Мы надолго замолчали. Дениза по-прежнему смотрела на меня. У нее довольно мелкие черты лица, и в минуты сосредоточенности она слегка походила на драчливую мартышку.
– По-твоему, я просчитался?
– Не мне судить.
– В немецких именах, в немецком языке, да и вообще во всем немецком есть нечто особенное. Я не знаю, что именно. Оно просто есть. Центральная фигура тут, конечно, Гитлер.
– Вчера вечером его опять показывали.
– Его показывают постоянно. Без него у нас и телевидения бы не было.
– Немцы же проиграли войну, – сказала она. – Выходит, они были не такие уж великие?
– Веское соображение.

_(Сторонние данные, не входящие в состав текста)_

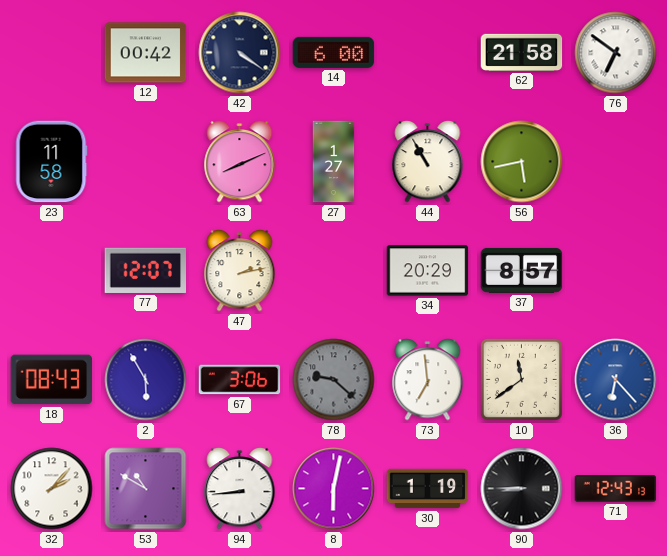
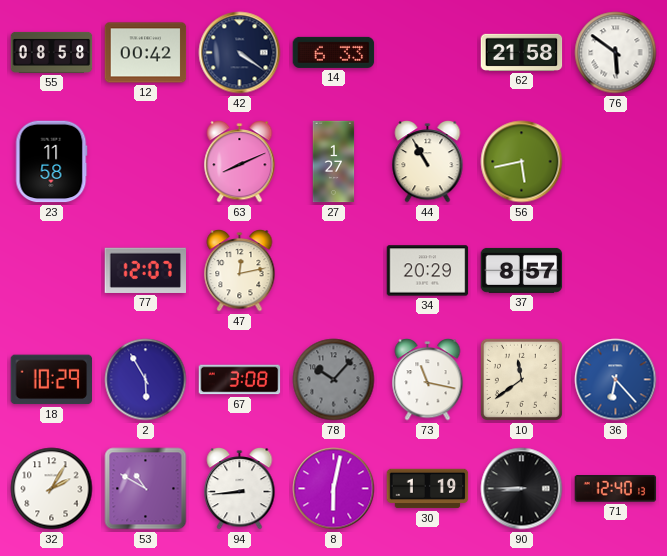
55: none -> 08:58
14: 6:00 -> 6:33
76: 6:51 -> 5:51
47: 2:13 -> 12:13
18: 08:43 -> 10:29
67: 3:06 -> 3:08
78: 9:22 -> 10:07
73: 6:59 -> 11:17
32: 2:07 -> 2:05
71: 12:43 -> 12:40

Но дело не в величии. Это не вопрос добра и зла. Я и сам не знаю, в чем тут дело. Взгляни таким образом: одни люди всегда носят одежду любимого цвета, другие ходят с оружием, третьи надевают форму и чувствуют себя более важными, сильными, защищенными. На таких вещах и сосредоточены все мои навязчивые идеи.

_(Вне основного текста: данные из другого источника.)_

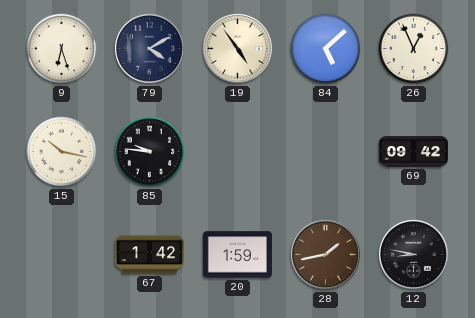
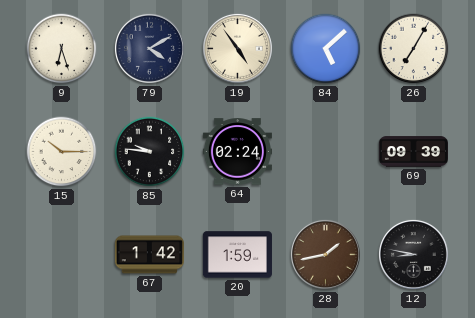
26: 12:56 -> 7:05
15: 10:17 -> 10:15
64: none -> 02:24
69: 09:42 -> 09:39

Вошла Стеффи с Денизиным зеленым козырьком на голове. Я понятия не имел, что это значит. Она взобралась на кровать, и мы втроем принялись листать мой немецко-английский словарь в поисках слов, которые на обоих языках звучат почти одинаково – таких, как «оргия» и «туфля».
Пробежав по коридору, в комнату ворвался Генрих:
– Пошли быстрей, авиакатастрофу показывают!

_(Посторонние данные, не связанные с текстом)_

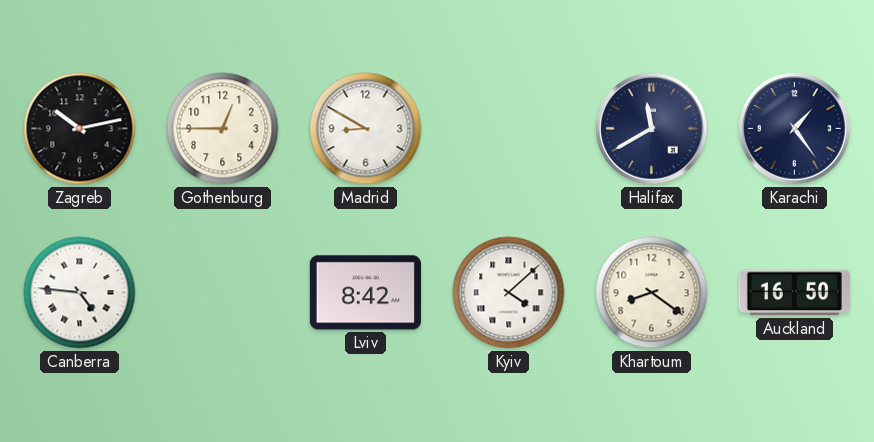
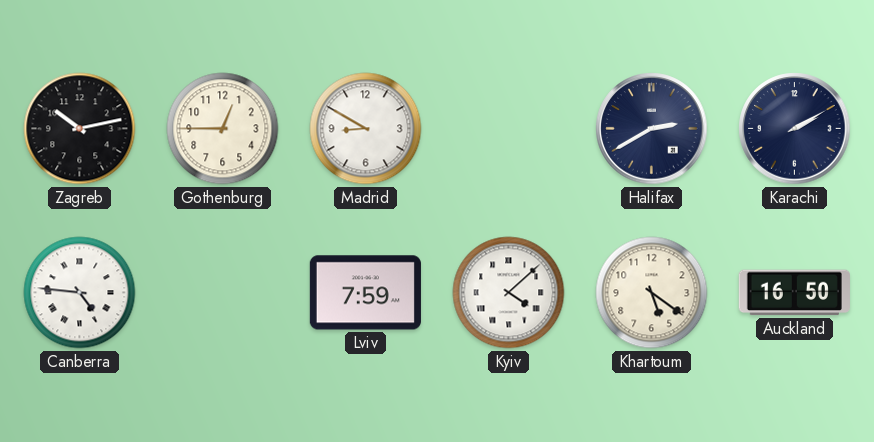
Halifax: 11:40 -> 2:40
Karachi: 1:24 -> 2:10
Lviv: 8:42 -> 7:59
Khartoum: 8:21 -> 5:21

Он выскочил за дверь, девчонки спрыгнули с кровати, и все трое помчались к телевизору.
Я сидел в постели, слегка ошарашенный. Их стремительный, шумный уход встряхнул всю комнату на молекулярном уровне. Казалось, среди обломков невидимой материи все сводится к одному вопросу: что здесь происходит? Когда я добрался до комнаты в конце коридора, на экране с краю оставался только клуб черного дыма. Но катастрофу показали еще дважды – один раз в замедленном повторе, когда комментатор пытался объяснить, почему упал самолет. Учебно-тренировочный реактивный самолет на авиационной выставке в Новой Зеландии.
У нас два чулана, чьи двери открываются сами собой.
В тот вечер, в пятницу, мы по обыкновению собрались перед телевизором с едой из китайского ресторана. На экране были наводнения, землетрясения, грязевые потоки, извержения вулканов. Никогда еще мы так внимательно не относились к своим обязанностям, к своему пятничному собранию. Генрих не замыкался в себе, мне не было скучно. Стеффи, которую едва не довел до слез муж из телепостановки, повздоривший с женой, казалось, совершенно увлекли эти отрывки из документальных фильмов о бедствиях и смерти. Бабетта попыталась переключить телевизор на комедийный сериал о компании детей разных национальностей, сооружающих собственный спутник связи. Ее потряс наш энергичный протест. Все остальное время мы молча смотрели, как сползают в океан дома, ярко вспыхивают в потоке лавы целые деревни. Каждая катастрофа пробуждала в нас желание увидеть новую, увидеть нечто более крупное, грандиозное, более опустошительное.